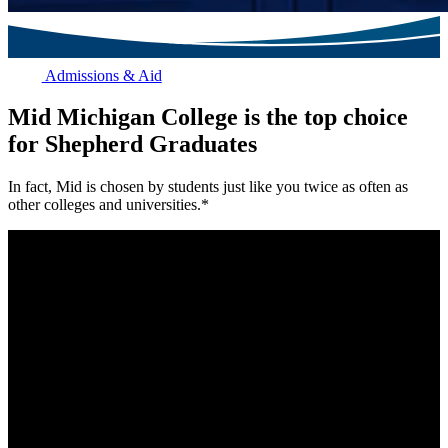
Admissions & Aid
Mid Michigan College is the top choice
for Shepherd Graduates
In fact, Mid is chosen by students just like you twice as often as
other colleges and universities.*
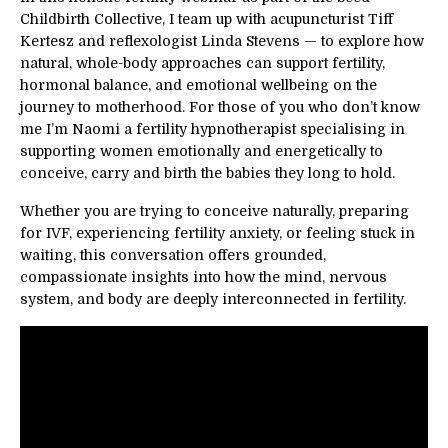
Childbirth Collective, I team up with acupuncturist Tiff
Kertesz and reflexologist
Linda Stevens
— to explore how
natural, whole-body approaches can support fertility,
hormonal balance, and emotional wellbeing on the
journey to motherhood. For those of you who don’t know
me I’m Naomi a fertility hypnotherapist specialising in
supporting women emotionally and energetically to
conceive, carry and birth the babies they long to hold.
Whether you are trying to conceive naturally, preparing
for IVF, experiencing fertility anxiety, or feeling stuck in
waiting, this conversation offers grounded,
compassionate insights into how the mind, nervous
system, and body are deeply interconnected in fertility.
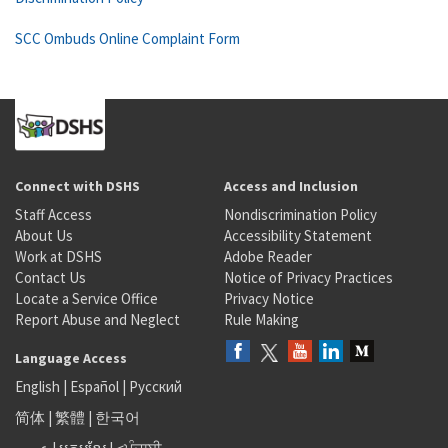
SCC Ombuds Online Complaint Form
Connect with DSHS
Access and Inclusion
Staff Access
Nondiscrimination Policy
About Us
Accessibility Statement
Work at DSHS
Adobe Reader
Contact Us
Notice of Privacy Practices
Locate a Service Office
Privacy Notice
Report Abuse and Neglect
Rule Making
Language Access
English
|
Español
|
Русский
简体
|
繁體
|
한국어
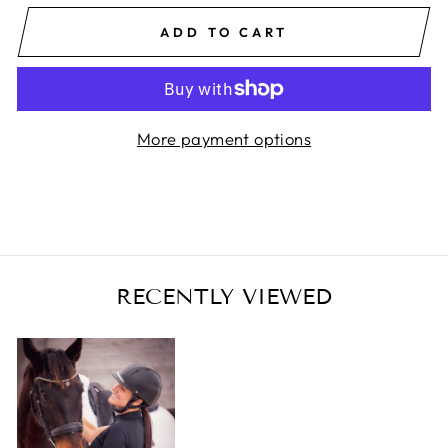
ADD TO CART
More payment options
RECENTLY VIEWED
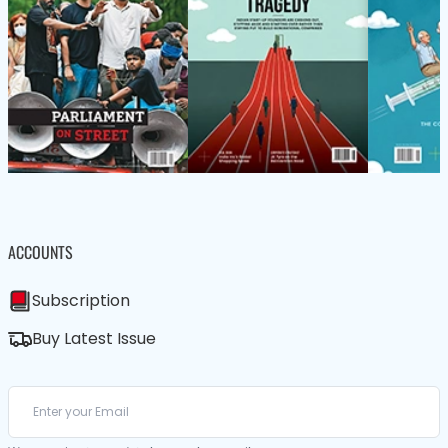
ACCOUNTS
Subscription
Buy Latest Issue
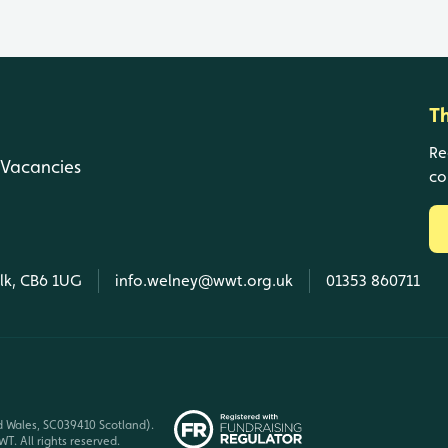
T
Re
Vacancies
co
olk, CB6 1UG
info.welney@wwt.org.uk
01353 860711
d Wales, SC039410 Scotland).
T. All rights reserved.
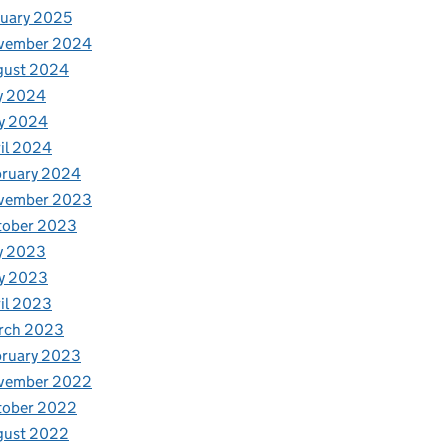
uary 2025
vember 2024
gust 2024
y 2024
y 2024
il 2024
bruary 2024
vember 2023
tober 2023
y 2023
y 2023
il 2023
rch 2023
bruary 2023
vember 2022
tober 2022
gust 2022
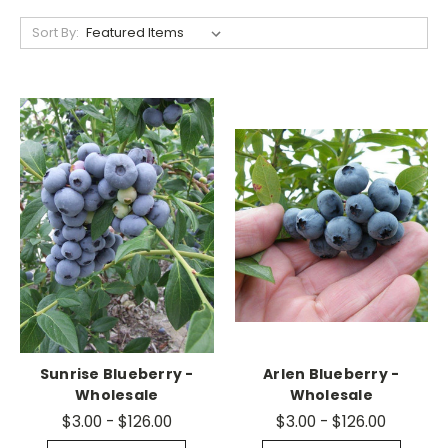
Sort By:
Sunrise Blueberry -
Arlen Blueberry -
Wholesale
Wholesale
$3.00 - $126.00
$3.00 - $126.00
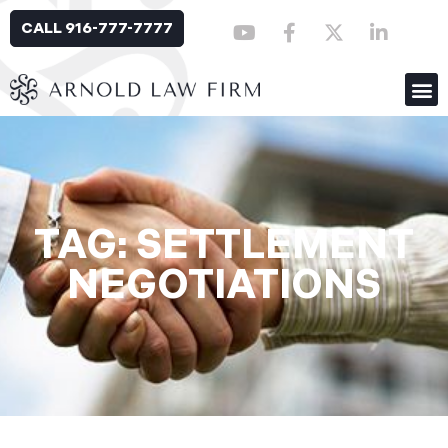
CALL 916-777-7777
TAG: SETTLEMENT
NEGOTIATIONS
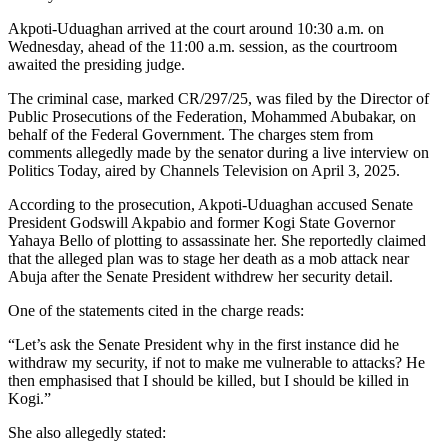
Akpoti-Uduaghan arrived at the court around 10:30 a.m. on
Wednesday, ahead of the 11:00 a.m. session, as the courtroom
awaited the presiding judge.
The criminal case, marked CR/297/25, was filed by the Director of
Public Prosecutions of the Federation, Mohammed Abubakar, on
behalf of the Federal Government. The charges stem from
comments allegedly made by the senator during a live interview on
Politics Today, aired by Channels Television on April 3, 2025.
According to the prosecution, Akpoti-Uduaghan accused Senate
President Godswill Akpabio and former Kogi State Governor
Yahaya Bello of plotting to assassinate her. She reportedly claimed
that the alleged plan was to stage her death as a mob attack near
Abuja after the Senate President withdrew her security detail.
One of the statements cited in the charge reads:
“Let’s ask the Senate President why in the first instance did he
withdraw my security, if not to make me vulnerable to attacks? He
then emphasised that I should be killed, but I should be killed in
Kogi.”
She also allegedly stated:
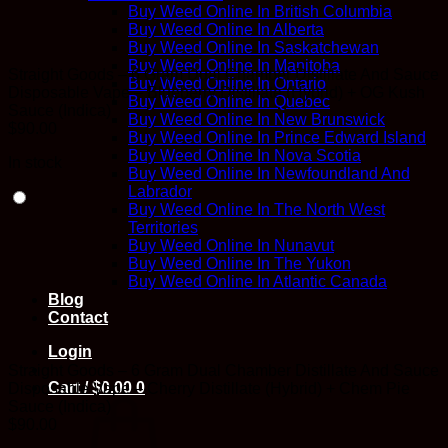
Buy Weed Online In British Columbia
Buy Weed Online In Alberta
Buy Weed Online In Saskatchewan
Buy Weed Online In Manitoba
Straight Goods – 6 Gram Dual Chamber Distillate And Sauce
Buy Weed Online In Ontario
Disposable Vape – Blueberry Distillate (Hybrid) + OG Kush
Buy Weed Online In Quebec
Sauce (Indica)
Buy Weed Online In New Brunswick
$
90.00
Buy Weed Online In Prince Edward Island
Buy Weed Online In Nova Scotia
In stock
Buy Weed Online In Newfoundland And
Labrador
Buy Weed Online In The North West
Territories
Buy Weed Online In Nunavut
Buy Weed Online In The Yukon
Buy Weed Online In Atlantic Canada
Blog
Contact
Login
Straight Goods – 6 Gram Dual Chamber Distillate And Sauce
Cart /
$
0.00
0
Disposable Vape – Cherry Distillate (Hybrid) + Chem Pie
Sauce (Indica)
$
90.00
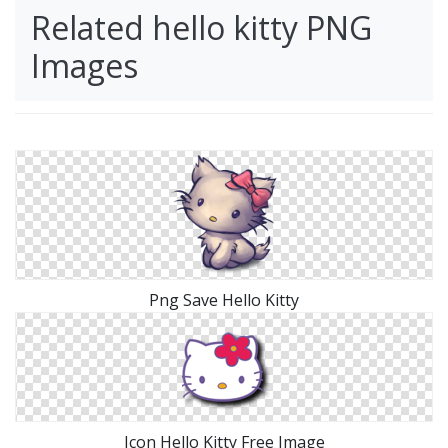
Related hello kitty PNG
Images
Png Save Hello Kitty
Icon Hello Kitty Free Image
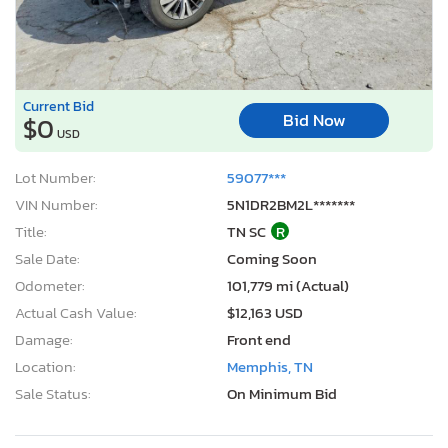
Current Bid
Bid Now
$0
USD
Lot Number:
59077***
VIN Number:
5N1DR2BM2L*******
Title:
TN SC
R
Sale Date:
Coming Soon
Odometer:
101,779 mi (Actual)
Actual Cash Value:
$12,163 USD
Damage:
Front end
Location:
Memphis, TN
Sale Status:
On Minimum Bid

=== Exercise ===
Please write out every record above exactly, but leave the pictures out.

=== Reply ===
Admissions & Aid
Mid Michigan College is the top choice
for Shepherd Graduates
In fact, Mid is chosen by students just like you twice as often as
other colleges and universities.*
Childbirth Collective, I team up with acupuncturist Tiff
Kertesz and reflexologist
Linda Stevens
— to explore how
natural, whole-body approaches can support fertility,
hormonal balance, and emotional wellbeing on the
journey to motherhood. For those of you who don’t know
me I’m Naomi a fertility hypnotherapist specialising in
supporting women emotionally and energetically to
conceive, carry and birth the babies they long to hold.
Whether you are trying to conceive naturally, preparing
for IVF, experiencing fertility anxiety, or feeling stuck in
waiting, this conversation offers grounded,
compassionate insights into how the mind, nervous
system, and body are deeply interconnected in fertility.
SCC Ombuds Online Complaint Form
Connect with DSHS
Access and Inclusion
Staff Access
Nondiscrimination Policy
About Us
Accessibility Statement
Work at DSHS
Adobe Reader
Contact Us
Notice of Privacy Practices
Locate a Service Office
Privacy Notice
Report Abuse and Neglect
Rule Making
Language Access
English
|
Español
|
Русский
简体
|
繁體
|
한국어
ADD TO CART
More payment options
RECENTLY VIEWED
ACCOUNTS
Subscription
Buy Latest Issue
T
Re
Vacancies
co
olk, CB6 1UG
info.welney@wwt.org.uk
01353 860711
d Wales, SC039410 Scotland).
T. All rights reserved.
uary 2025
vember 2024
gust 2024
y 2024
y 2024
il 2024
bruary 2024
vember 2023
tober 2023
y 2023
y 2023
il 2023
rch 2023
bruary 2023
vember 2022
tober 2022
gust 2022
Sort By:
Sunrise Blueberry -
Arlen Blueberry -
Wholesale
Wholesale
$3.00 - $126.00
$3.00 - $126.00
CALL 916-777-7777
TAG: SETTLEMENT
NEGOTIATIONS
Akpoti-Uduaghan arrived at the court around 10:30 a.m. on
Wednesday, ahead of the 11:00 a.m. session, as the courtroom
awaited the presiding judge.
The criminal case, marked CR/297/25, was filed by the Director of
Public Prosecutions of the Federation, Mohammed Abubakar, on
behalf of the Federal Government. The charges stem from
comments allegedly made by the senator during a live interview on
Politics Today, aired by Channels Television on April 3, 2025.
According to the prosecution, Akpoti-Uduaghan accused Senate
President Godswill Akpabio and former Kogi State Governor
Yahaya Bello of plotting to assassinate her. She reportedly claimed
that the alleged plan was to stage her death as a mob attack near
Abuja after the Senate President withdrew her security detail.
One of the statements cited in the charge reads:
“Let’s ask the Senate President why in the first instance did he
withdraw my security, if not to make me vulnerable to attacks? He
then emphasised that I should be killed, but I should be killed in
Kogi.”
She also allegedly stated:
Buy Weed Online In British Columbia
Buy Weed Online In Alberta
Buy Weed Online In Saskatchewan
Buy Weed Online In Manitoba
Straight Goods – 6 Gram Dual Chamber Distillate And Sauce
Buy Weed Online In Ontario
Disposable Vape – Blueberry Distillate (Hybrid) + OG Kush
Buy Weed Online In Quebec
Sauce (Indica)
Buy Weed Online In New Brunswick
$
90.00
Buy Weed Online In Prince Edward Island
Buy Weed Online In Nova Scotia
In stock
Buy Weed Online In Newfoundland And
Labrador
Buy Weed Online In The North West
Territories
Buy Weed Online In Nunavut
Buy Weed Online In The Yukon
Buy Weed Online In Atlantic Canada
Blog
Contact
Login
Straight Goods – 6 Gram Dual Chamber Distillate And Sauce
Cart /
$
0.00
0
Disposable Vape – Cherry Distillate (Hybrid) + Chem Pie
Sauce (Indica)
$
90.00
Related hello kitty PNG
Images
Png Save Hello Kitty
Icon Hello Kitty Free Image
Current Bid
Bid Now
$0
USD
Lot Number:
59077***
VIN Number:
5N1DR2BM2L*******
Title:
TN SC
R
Sale Date:
Coming Soon
Odometer:
101,779 mi (Actual)
Actual Cash Value:
$12,163 USD
Damage:
Front end
Location:
Memphis, TN
Sale Status:
On Minimum Bid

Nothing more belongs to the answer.